Just caught up on The Economist’s latest Technology Quarterly, and found an interesting story: NTT have a “RedTacton” technology that induces tiny fluctuations in the body’s natural electric field. They claim they can get 10 megabits per second, which is as good as most home Ethernets today.

This could be handy: just wave your hand over a sensor and the server in your pocket acts as keyring and unlocks a door for you. That’s even better than the skin-based data transmission, which is much slower and less hygienic when used by crowds. (I’m expecting telecommuting to take off in a big way when the next pandemic hits.)

It’ll also be good for “personal area networking” (or “personal aura networking”, as I’m sure this will be dubbed). Right now, if you want to have all your devices talk to each other, you’re pretty much stuck with Bluetooth, which means interference with everyone else’s favorite use of unlicensed 2.4GHz spectrum: Wi-Fi, cordless phones, you name it. This will be more difficult to eavesdrop on (like with the BlueSniper), and less likely to suffer interference.

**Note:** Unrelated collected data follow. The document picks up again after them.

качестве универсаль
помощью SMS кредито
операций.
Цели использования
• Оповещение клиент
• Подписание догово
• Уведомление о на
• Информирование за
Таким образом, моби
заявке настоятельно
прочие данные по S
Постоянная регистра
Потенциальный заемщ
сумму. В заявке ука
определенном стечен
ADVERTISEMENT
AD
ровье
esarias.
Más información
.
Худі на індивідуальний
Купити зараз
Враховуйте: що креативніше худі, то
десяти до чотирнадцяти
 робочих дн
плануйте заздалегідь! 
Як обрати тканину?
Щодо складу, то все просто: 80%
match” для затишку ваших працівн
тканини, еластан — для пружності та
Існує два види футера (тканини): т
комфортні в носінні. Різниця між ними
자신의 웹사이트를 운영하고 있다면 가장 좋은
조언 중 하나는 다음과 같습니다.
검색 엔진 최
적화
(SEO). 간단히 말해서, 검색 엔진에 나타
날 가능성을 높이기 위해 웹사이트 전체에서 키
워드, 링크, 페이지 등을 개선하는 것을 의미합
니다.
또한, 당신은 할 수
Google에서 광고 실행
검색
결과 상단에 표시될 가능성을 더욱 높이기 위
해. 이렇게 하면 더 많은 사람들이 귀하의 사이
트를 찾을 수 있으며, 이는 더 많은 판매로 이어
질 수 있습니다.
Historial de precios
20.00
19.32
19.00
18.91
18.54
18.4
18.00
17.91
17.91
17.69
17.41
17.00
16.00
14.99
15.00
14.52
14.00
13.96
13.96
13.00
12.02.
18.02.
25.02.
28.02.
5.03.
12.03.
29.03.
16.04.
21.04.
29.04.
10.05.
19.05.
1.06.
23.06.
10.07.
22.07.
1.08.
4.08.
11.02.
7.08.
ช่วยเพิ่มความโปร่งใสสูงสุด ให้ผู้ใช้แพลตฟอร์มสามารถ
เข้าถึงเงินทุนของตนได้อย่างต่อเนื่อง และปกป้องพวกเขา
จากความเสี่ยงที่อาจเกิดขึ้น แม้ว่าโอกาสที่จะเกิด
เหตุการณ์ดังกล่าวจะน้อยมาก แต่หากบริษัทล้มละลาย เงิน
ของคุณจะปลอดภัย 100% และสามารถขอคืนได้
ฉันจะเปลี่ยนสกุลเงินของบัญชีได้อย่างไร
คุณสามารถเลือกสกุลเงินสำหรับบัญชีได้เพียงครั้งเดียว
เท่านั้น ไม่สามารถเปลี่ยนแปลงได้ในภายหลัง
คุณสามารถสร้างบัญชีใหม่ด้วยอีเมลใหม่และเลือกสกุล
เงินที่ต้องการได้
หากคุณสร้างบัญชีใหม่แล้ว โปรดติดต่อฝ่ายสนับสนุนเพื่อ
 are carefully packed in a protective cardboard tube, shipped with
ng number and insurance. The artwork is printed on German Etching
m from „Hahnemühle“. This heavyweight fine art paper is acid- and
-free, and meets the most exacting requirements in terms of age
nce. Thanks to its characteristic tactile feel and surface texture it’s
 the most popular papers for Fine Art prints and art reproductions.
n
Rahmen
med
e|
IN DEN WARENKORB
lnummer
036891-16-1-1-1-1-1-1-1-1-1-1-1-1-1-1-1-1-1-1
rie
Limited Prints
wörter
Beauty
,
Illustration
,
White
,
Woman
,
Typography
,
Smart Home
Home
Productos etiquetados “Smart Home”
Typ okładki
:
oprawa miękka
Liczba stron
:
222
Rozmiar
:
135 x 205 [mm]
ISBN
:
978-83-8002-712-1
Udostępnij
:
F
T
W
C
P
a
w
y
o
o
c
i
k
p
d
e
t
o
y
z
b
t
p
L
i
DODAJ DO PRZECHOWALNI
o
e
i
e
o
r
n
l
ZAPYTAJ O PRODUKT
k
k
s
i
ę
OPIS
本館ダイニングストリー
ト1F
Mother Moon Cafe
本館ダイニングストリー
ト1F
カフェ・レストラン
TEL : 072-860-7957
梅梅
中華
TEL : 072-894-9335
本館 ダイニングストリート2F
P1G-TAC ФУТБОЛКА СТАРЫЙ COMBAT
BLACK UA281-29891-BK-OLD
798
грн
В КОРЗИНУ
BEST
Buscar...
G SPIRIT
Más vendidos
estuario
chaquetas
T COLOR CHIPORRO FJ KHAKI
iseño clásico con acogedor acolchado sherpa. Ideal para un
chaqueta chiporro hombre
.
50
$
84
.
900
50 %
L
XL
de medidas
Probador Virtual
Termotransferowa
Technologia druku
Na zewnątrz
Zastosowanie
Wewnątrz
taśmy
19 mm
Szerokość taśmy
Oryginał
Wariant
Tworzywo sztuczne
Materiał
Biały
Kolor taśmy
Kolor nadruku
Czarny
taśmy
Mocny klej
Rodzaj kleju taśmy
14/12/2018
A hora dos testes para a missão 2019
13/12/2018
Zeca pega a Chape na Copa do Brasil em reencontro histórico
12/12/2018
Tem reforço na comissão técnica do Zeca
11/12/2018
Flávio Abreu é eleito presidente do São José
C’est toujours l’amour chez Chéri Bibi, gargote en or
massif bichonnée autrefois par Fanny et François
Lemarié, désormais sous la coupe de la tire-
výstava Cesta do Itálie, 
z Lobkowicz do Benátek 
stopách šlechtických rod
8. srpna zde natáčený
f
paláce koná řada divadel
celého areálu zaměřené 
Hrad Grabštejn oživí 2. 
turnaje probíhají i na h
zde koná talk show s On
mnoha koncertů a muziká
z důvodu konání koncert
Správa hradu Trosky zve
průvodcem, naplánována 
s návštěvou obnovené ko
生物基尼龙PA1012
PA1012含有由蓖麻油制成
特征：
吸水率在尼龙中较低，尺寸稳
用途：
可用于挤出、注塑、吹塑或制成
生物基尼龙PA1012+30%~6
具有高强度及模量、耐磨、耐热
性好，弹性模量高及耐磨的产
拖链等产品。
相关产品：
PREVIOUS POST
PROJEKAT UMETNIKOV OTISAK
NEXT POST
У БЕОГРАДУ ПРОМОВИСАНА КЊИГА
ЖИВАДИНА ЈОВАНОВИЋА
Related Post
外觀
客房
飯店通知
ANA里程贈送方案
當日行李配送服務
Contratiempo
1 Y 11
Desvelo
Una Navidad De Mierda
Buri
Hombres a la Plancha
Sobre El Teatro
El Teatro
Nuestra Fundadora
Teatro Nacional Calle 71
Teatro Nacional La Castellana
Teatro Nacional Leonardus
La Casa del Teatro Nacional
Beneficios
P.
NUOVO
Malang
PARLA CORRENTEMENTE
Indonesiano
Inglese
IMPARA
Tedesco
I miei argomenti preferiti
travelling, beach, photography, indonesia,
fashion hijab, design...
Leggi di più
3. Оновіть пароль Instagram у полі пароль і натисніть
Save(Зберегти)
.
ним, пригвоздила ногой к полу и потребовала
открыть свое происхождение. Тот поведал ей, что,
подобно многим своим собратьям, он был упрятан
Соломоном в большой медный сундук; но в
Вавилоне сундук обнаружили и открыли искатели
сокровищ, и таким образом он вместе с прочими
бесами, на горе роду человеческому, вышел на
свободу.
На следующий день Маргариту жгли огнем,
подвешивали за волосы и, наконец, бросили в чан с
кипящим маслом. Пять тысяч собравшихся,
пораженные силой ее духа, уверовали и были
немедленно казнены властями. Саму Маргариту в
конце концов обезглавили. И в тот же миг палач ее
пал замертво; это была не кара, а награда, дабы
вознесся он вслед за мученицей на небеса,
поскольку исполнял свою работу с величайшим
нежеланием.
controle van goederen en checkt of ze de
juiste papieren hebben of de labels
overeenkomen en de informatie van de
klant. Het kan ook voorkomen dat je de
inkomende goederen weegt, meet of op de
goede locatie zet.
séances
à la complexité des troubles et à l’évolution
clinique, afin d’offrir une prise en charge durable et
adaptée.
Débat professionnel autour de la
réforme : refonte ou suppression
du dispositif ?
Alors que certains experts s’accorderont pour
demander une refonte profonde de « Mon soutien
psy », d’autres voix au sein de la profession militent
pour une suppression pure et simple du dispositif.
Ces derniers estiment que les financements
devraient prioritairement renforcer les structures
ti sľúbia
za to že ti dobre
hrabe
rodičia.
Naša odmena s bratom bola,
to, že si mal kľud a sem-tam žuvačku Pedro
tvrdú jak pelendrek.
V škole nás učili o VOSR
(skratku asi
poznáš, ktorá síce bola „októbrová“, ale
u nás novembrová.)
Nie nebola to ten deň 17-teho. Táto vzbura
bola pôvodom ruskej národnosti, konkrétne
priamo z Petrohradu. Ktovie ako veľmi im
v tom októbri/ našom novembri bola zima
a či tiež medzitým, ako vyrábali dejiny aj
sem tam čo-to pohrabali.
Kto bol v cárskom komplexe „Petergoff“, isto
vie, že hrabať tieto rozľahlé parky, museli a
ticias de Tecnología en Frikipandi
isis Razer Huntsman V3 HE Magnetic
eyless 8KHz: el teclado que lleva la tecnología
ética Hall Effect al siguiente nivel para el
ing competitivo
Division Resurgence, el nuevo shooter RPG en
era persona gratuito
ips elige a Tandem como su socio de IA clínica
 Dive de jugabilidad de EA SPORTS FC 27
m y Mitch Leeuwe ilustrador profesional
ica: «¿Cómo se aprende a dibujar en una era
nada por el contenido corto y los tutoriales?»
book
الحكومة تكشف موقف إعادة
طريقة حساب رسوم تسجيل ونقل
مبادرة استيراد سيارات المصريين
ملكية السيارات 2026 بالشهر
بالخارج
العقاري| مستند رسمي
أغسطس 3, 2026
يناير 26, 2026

It also means that devices will be able to specialize: you can wear something that’s just storage and a little data display on your wrist, and your headphones can talk to it for playing music, your phone can talk to it for getting addresses, and your headphones can talk to the phone when you talk. (But expect a very rocky start as the protocols all get shaken out.)

Other things to expect: high-tech pickpockets will specialize in getting close enough to people to try and hack any devices in their body network, or subtle devices will be planted at chokepoints to do the same to passersby. Demonstrations of ad-hoc packet switched networks across tightly packed crowds on dance floors will get about as much media attention and last about as long as flash mobs did.